TRIVANDRUM: Indian External Affairs Minister Inder Kumar Gujral said India expected policy makers in Pakistan, in the interests of long-term peace and friendship, to ensure that militant activities in the northern states of Punjab and Jammu and Kashmir were not encouraged or supported from across the border.

The minister was addressing a press conference in this southern Indian city shortly before leaving for Maldives to attend the first ‘meeting of the Indo-Maldives joint commission.

Militant activities in Kashmir had been recently stepped up with “overt or covert support from across the border”, Gujral, said, adding India hoped to discuss the matter with the Pakistan foreign minister who was expected to visit New Delhi later this month.

Gujral said he did not envisage increased tension between Pakistan and India.

He said India also hoped to sign a long-term treaty of friendship and cooperation with Sri Lanka before the withdrawal of the Indian Peace Keeping Force (IPKF) was completed by Mar 31. The draft of the treaty was being worked out between the two governments, he added.

Asked whether he thought the earlier Indo-Sri Lankan accord signed by former Indian premier Rajiv Gandhi and the erstwhile Sri Lankan president, Junius R Jayewardene redundant, Gujral said the new long-term treaty of friendship and cooperation was under consideration not because the earlier accord was redundant but because the accord was meant to serve only “a specific purpose”.

Gujral said he also hoped efforts being made by Tamil Nadu Chief Minister M Karunanidhi to bring the rival Sri Lankan Tamil militant groups together would succeed leaving no scope for any “bloodbath” after the IPKF withdrawal. India was keen to see that protection of Tamils was ensured after the IPKF pull out, he said.

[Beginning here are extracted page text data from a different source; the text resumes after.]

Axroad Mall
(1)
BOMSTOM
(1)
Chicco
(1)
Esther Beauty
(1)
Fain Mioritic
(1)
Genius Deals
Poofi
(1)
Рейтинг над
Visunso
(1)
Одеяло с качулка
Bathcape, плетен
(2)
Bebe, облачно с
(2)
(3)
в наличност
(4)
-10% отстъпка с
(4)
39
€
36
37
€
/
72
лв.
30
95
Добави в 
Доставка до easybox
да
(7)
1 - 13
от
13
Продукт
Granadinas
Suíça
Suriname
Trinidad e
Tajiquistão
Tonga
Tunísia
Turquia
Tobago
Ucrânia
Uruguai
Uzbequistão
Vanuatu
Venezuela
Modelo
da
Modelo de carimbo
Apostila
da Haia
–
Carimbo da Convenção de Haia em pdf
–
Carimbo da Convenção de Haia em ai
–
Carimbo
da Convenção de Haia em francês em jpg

He said India had never supported the call for a separate Tamil state, but wanted all Tamil groups to participate in the Sri Lankan polity.

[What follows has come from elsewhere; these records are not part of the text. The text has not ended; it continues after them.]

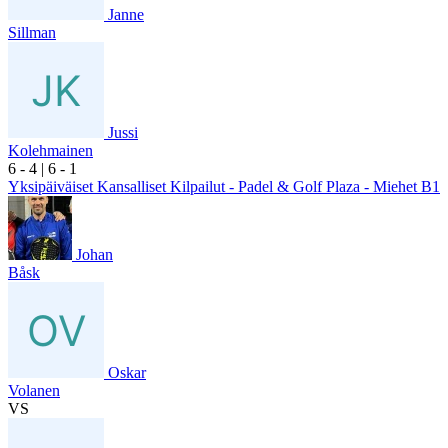
Janne
Sillman
Jussi
Kolehmainen
6
- 4
|
6
- 1
Yksipäiväiset Kansalliset Kilpailut - Padel & Golf Plaza - Miehet B1
Johan
Båsk
Oskar
Volanen
VS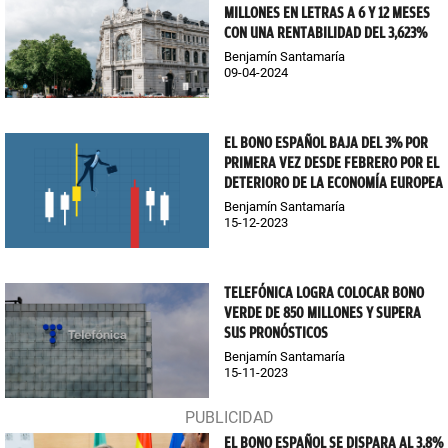
MILLONES EN LETRAS A 6 Y 12 MESES
CON UNA RENTABILIDAD DEL 3,623%
Benjamín Santamaría
09-04-2024
EL BONO ESPAÑOL BAJA DEL 3% POR
PRIMERA VEZ DESDE FEBRERO POR EL
DETERIORO DE LA ECONOMÍA EUROPEA
Benjamín Santamaría
15-12-2023
TELEFÓNICA LOGRA COLOCAR BONO
VERDE DE 850 MILLONES Y SUPERA
SUS PRONÓSTICOS
Benjamín Santamaría
15-11-2023
EL BONO ESPAÑOL SE DISPARA AL 3,8%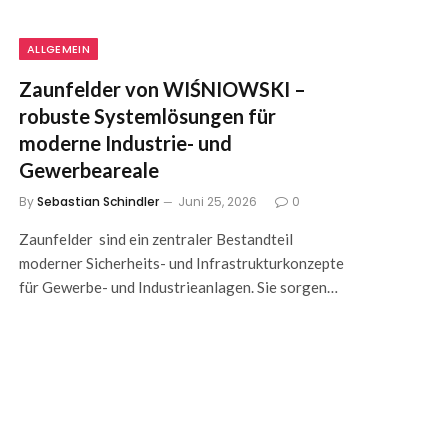
ALLGEMEIN
Zaunfelder von WIŚNIOWSKI –
robuste Systemlösungen für
moderne Industrie- und
Gewerbeareale
By
Sebastian Schindler
Juni 25, 2026
0
Zaunfelder sind ein zentraler Bestandteil
moderner Sicherheits- und Infrastrukturkonzepte
für Gewerbe- und Industrieanlagen. Sie sorgen…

Asked if there was any qualitative change in the policy of the National Front government on the Tamil issue, he said the government was committed to withdrawing the IPKF’ by March 31, which seemed to be a feasible date. India also wanted to see various Tamil groups stopped fighting with each other and lived in peace.

Asked about the desire expressed by both Sri Lanka and Maldives to hold a South Asian Association for Regional Cooperation (SAARC) summit and if he would discuss the matter in Male, Gujral said the two countries were trying to sort it out. They should discuss it among themselves and with the current SAARC chairperson, Pakistan, he added.

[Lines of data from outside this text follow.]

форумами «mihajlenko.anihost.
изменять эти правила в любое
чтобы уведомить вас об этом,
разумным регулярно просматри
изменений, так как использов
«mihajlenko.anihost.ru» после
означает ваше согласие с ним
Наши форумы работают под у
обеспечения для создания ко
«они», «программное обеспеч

Asked if there would be any new initiative from India on the Afghan issue, Gujral said India’s stand on the issue was clear, India wanted the Afghans to live in peace and was for stoppage of all outside intervention. The Afghan foreign minister was likely to visit New Delhi next month, he said.

Asked about the complaint voiced by some left parties that the Indian official reaction to the U.S. military intervention in Panama had not been strong enough, Gujral said there was no room for complaint.

India had strongly reacted to the intervention and India was also a co-sponsor of the U.N. resolution condemning it. India was against military intervention by anyone in a third country, he said.

On the developments in east European countries, Gujral said India’s position on the matter had been spelt out in parliament. India supported the will of the people that had established itself in these countries and was keen to have close relations with the new regimes, he added.